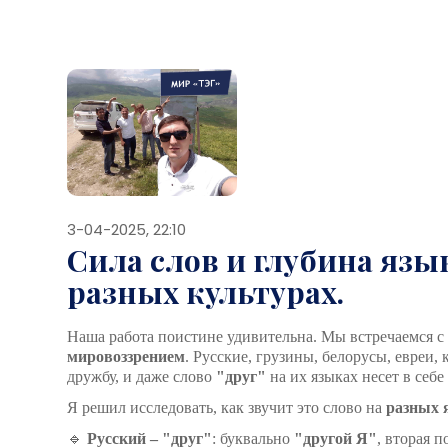
3-04-2025, 22:10
Сила слов и глубина язык
разных культурах.
Наша работа поистине удивительна. Мы встречаемся с
мировоззрением
. Русские, грузины, белорусы, евреи,
дружбу, и даже слово
"друг"
на их языках несет в себе
Я решил исследовать, как звучит это слово на
разных 
🔹
Русский – "друг"
: буквально
"другой Я"
, вторая п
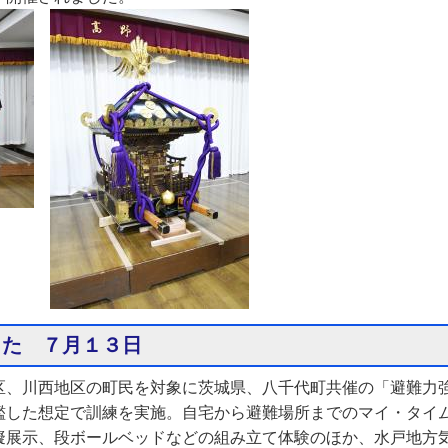
した ７月１３日
区、川西地区の町民を対象に茨城県、八千代町共催の「避難力
濫した想定で訓練を実施。自宅から避難場所までのマイ・タイ
擬展示、段ボールベッドなどの組み立て体験のほか、水戸地方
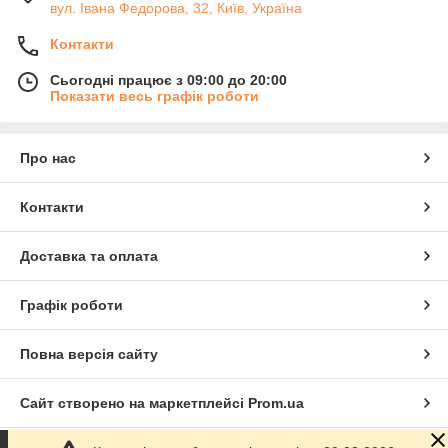
вул. Івана Федорова, 32, Київ, Україна
Контакти
Сьогодні працює з 09:00 до 20:00
Показати весь графік роботи
Про нас
Контакти
Доставка та оплата
Графік роботи
Повна версія сайту
Сайт створено на маркетплейсі
Prom.ua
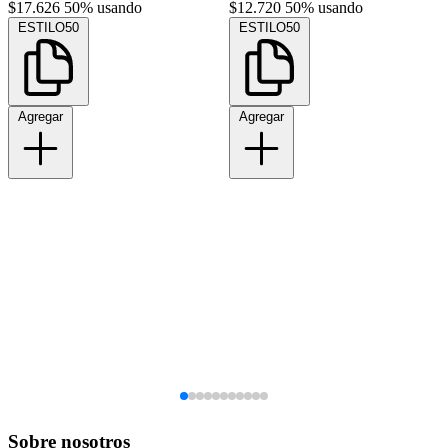
$17.626
50% usando
$12.720
50% usando
ESTILO50
ESTILO50
Agregar
Agregar
Sobre nosotros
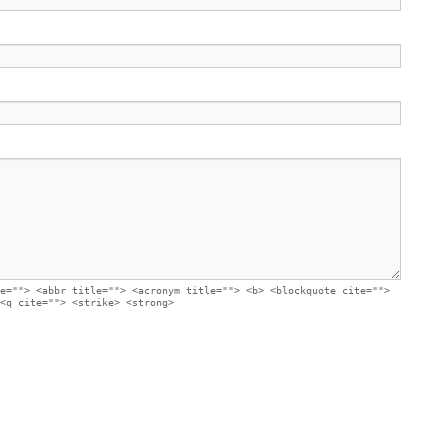
e=""> <abbr title=""> <acronym title=""> <b> <blockquote cite="">
<q cite=""> <strike> <strong>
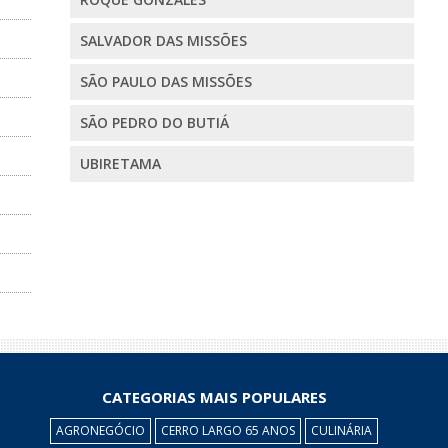
SALVADOR DAS MISSÕES
SÃO PAULO DAS MISSÕES
SÃO PEDRO DO BUTIÁ
UBIRETAMA
CATEGORIAS MAIS POPULARES
AGRONEGÓCIO
CERRO LARGO 65 ANOS
CULINÁRIA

++++++++++++++++++++

When you reproduce the entries above, keep every word exactly and leave out each picture.

3-04-2025, 22:10
Сила слов и глубина язык
разных культурах.
Наша работа поистине удивительна. Мы встречаемся с
мировоззрением
. Русские, грузины, белорусы, евреи,
дружбу, и даже слово
"друг"
на их языках несет в себе
Я решил исследовать, как звучит это слово на
разных 
🔹
Русский – "друг"
: буквально
"другой Я"
, вторая п
した ７月１３日
区、川西地区の町民を対象に茨城県、八千代町共催の「避難力
濫した想定で訓練を実施。自宅から避難場所までのマイ・タイ
擬展示、段ボールベッドなどの組み立て体験のほか、水戸地方
вул. Івана Федорова, 32, Київ, Україна
Контакти
Сьогодні працює з 09:00 до 20:00
Показати весь графік роботи
Про нас
Контакти
Доставка та оплата
Графік роботи
Повна версія сайту
Сайт створено на маркетплейсі
Prom.ua
$17.626
50% usando
$12.720
50% usando
ESTILO50
ESTILO50
Agregar
Agregar
Sobre nosotros
e=""> <abbr title=""> <acronym title=""> <b> <blockquote cite="">
<q cite=""> <strike> <strong>
SALVADOR DAS MISSÕES
SÃO PAULO DAS MISSÕES
SÃO PEDRO DO BUTIÁ
UBIRETAMA
CATEGORIAS MAIS POPULARES
AGRONEGÓCIO
CERRO LARGO 65 ANOS
CULINÁRIA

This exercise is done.